START DATA SECTION
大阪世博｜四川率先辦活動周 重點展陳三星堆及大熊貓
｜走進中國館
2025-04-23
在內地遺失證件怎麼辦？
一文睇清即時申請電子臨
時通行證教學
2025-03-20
END DATA SECTION
START DATA SECTION
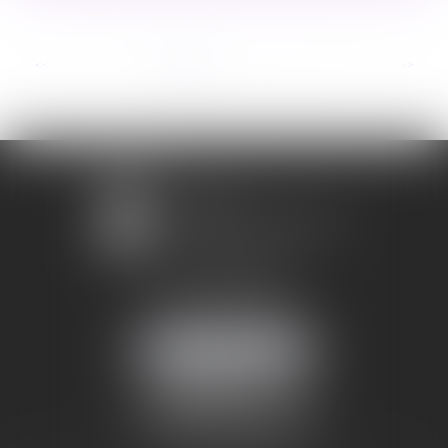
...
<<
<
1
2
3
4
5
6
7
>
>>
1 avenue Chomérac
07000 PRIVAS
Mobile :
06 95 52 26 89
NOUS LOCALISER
END DATA SECTION
START DATA SECTION
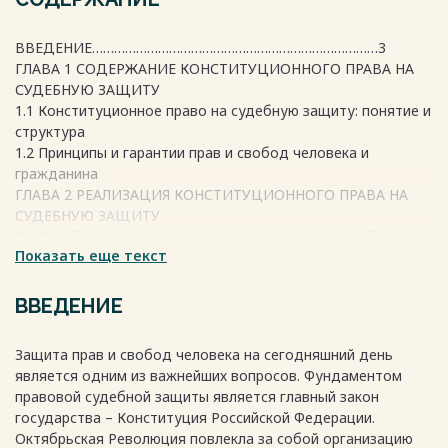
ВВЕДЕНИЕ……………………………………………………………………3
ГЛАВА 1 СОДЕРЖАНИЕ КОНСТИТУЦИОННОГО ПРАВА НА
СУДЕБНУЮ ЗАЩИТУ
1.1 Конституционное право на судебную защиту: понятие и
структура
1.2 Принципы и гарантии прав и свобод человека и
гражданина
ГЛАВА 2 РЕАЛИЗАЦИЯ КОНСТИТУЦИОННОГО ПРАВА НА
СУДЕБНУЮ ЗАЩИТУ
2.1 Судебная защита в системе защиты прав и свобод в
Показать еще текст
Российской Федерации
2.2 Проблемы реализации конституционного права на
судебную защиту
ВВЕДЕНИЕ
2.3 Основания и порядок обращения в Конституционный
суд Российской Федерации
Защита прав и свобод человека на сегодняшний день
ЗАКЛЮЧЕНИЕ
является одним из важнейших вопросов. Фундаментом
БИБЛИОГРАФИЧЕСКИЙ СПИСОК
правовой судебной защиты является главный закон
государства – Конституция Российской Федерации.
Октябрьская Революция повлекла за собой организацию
END DATA SECTION
# [WORK ITEM]
Go over the data and return every line that includes the word "защиты".

# [WRITTEN ANSWER]
2.1 Судебная защита в системе защиты прав и свобод в
правовой судебной защиты является главный закон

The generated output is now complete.